▶ Assignment: Pick out every line of the entries below where "Model" occurs, and copy those lines.

Document layout analysis data
= Beginning of Section =

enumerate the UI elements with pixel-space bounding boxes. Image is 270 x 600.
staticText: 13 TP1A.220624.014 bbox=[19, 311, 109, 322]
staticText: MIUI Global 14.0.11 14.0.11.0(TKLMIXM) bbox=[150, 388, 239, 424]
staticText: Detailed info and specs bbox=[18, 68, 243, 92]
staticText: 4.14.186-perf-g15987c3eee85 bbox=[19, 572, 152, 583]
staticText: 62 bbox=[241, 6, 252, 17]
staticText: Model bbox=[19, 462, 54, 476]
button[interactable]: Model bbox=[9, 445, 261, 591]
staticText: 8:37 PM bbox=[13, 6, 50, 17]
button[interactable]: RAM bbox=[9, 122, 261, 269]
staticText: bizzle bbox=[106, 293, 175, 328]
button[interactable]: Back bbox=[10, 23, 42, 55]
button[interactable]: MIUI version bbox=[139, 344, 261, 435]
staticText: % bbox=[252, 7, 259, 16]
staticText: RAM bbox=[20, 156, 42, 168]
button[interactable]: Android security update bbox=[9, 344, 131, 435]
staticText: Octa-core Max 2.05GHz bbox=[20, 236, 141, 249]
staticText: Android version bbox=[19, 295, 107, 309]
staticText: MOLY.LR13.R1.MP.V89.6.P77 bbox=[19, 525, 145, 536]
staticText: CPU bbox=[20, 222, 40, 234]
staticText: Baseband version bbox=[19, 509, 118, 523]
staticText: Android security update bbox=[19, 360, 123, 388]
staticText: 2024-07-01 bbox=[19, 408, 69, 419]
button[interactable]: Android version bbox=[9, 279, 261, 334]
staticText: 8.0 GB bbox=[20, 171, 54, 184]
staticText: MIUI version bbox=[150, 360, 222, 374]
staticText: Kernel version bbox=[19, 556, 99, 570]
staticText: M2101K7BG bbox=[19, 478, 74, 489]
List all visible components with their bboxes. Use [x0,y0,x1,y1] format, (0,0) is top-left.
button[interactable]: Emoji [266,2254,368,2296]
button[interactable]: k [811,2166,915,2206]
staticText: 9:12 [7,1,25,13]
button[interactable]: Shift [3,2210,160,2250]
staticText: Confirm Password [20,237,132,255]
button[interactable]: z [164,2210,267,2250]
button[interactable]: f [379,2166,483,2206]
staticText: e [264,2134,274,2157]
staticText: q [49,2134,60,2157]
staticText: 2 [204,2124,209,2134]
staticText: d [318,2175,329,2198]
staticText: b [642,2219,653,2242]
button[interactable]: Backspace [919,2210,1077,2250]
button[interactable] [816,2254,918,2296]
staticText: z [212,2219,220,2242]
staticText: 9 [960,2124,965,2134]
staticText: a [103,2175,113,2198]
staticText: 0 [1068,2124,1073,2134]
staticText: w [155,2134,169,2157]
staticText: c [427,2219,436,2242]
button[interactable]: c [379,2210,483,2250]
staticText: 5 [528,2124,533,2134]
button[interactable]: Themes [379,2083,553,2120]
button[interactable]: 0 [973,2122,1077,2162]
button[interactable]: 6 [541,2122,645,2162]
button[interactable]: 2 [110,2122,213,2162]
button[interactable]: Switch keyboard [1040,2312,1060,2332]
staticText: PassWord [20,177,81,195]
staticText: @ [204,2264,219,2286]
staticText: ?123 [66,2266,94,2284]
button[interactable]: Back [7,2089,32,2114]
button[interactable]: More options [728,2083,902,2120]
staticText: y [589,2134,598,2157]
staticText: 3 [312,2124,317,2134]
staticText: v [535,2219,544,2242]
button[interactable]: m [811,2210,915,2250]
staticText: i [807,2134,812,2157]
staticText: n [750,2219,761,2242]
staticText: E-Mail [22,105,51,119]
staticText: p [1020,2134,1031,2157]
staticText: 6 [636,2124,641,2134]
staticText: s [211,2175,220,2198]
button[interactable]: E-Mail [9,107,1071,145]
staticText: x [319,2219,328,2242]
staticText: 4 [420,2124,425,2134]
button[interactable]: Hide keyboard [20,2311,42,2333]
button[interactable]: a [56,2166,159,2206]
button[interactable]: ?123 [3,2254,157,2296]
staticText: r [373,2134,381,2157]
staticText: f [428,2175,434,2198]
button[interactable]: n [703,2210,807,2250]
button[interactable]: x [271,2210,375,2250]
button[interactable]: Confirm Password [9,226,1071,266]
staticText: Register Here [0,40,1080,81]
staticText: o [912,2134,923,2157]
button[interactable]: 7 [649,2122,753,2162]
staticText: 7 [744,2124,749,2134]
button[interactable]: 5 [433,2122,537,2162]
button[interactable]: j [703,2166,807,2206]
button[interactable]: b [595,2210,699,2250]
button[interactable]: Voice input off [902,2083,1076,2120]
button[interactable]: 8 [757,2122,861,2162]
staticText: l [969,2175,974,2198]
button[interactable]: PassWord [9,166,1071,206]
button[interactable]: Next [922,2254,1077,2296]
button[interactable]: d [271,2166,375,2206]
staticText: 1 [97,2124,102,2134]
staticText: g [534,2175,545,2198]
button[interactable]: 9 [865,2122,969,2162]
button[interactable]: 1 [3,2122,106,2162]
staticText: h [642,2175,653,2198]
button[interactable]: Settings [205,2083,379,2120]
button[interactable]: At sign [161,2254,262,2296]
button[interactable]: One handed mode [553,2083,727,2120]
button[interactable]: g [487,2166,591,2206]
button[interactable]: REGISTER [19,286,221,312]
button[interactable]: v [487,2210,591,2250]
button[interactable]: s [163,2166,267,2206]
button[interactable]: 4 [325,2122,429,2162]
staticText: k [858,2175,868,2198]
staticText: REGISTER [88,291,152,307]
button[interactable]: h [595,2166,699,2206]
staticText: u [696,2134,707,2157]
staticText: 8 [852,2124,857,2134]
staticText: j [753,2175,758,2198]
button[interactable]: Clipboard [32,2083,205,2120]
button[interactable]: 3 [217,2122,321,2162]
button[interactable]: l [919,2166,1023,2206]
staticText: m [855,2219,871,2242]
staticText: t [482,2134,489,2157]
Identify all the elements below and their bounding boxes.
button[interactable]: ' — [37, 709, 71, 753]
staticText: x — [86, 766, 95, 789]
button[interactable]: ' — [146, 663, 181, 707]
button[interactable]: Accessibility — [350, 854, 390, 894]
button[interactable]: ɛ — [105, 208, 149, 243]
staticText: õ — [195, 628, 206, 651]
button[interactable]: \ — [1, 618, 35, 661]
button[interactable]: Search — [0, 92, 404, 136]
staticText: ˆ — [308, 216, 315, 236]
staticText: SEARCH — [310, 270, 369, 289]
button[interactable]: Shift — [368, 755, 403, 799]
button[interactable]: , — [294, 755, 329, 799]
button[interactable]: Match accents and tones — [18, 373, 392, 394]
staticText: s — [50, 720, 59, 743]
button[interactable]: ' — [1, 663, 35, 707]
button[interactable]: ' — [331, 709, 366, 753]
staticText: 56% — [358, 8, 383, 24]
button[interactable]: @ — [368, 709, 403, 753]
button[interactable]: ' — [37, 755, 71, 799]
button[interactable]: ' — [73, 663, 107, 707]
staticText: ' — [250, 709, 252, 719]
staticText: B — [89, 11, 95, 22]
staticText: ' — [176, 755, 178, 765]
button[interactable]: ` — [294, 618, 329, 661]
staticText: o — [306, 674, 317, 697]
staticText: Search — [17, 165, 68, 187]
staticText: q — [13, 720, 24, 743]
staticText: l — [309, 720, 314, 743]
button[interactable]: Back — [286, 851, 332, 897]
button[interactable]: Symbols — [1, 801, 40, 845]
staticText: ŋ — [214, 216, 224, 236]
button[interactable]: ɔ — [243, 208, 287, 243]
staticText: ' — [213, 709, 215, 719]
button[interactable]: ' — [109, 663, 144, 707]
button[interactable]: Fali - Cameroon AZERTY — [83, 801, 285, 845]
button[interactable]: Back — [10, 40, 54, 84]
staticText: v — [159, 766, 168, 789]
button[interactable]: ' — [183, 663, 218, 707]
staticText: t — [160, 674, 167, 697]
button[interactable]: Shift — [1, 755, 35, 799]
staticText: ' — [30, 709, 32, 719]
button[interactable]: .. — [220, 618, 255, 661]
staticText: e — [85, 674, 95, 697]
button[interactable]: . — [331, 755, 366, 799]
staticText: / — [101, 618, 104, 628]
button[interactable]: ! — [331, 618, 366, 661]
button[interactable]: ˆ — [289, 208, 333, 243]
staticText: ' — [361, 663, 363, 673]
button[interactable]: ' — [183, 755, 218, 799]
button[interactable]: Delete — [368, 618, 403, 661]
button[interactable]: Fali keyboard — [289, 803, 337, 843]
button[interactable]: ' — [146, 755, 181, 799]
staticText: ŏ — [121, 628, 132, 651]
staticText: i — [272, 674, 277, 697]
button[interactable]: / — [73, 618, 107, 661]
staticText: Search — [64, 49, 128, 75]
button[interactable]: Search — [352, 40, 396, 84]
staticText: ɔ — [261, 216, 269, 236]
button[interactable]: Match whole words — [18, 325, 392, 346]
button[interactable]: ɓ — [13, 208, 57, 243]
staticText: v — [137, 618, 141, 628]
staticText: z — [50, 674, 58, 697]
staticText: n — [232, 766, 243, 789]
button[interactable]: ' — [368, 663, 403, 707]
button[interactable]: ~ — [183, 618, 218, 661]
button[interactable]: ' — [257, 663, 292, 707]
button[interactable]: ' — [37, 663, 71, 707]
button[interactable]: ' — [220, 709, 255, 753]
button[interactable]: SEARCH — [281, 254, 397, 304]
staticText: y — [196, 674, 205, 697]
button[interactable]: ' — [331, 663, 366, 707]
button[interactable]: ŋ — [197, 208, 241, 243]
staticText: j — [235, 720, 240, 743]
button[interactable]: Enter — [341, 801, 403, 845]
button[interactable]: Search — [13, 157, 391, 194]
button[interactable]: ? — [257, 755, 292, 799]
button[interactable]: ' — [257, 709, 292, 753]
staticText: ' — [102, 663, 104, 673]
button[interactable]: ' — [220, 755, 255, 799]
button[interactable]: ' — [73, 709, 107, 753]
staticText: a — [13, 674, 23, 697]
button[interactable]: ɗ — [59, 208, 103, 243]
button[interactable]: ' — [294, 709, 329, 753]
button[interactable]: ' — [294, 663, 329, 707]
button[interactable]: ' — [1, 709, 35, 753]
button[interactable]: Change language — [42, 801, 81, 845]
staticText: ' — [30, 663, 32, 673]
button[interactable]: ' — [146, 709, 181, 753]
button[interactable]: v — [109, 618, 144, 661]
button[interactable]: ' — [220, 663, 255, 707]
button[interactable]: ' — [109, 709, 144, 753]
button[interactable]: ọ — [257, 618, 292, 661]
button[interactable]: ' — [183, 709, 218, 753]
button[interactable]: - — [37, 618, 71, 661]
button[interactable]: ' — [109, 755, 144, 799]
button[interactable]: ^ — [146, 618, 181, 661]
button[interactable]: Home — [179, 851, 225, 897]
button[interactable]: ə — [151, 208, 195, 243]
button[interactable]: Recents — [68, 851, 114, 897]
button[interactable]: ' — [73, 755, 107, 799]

= End of Section =

▶ Solution to this problem:
staticText: Model bbox=[19, 462, 54, 476]
button[interactable]: Model bbox=[9, 445, 261, 591]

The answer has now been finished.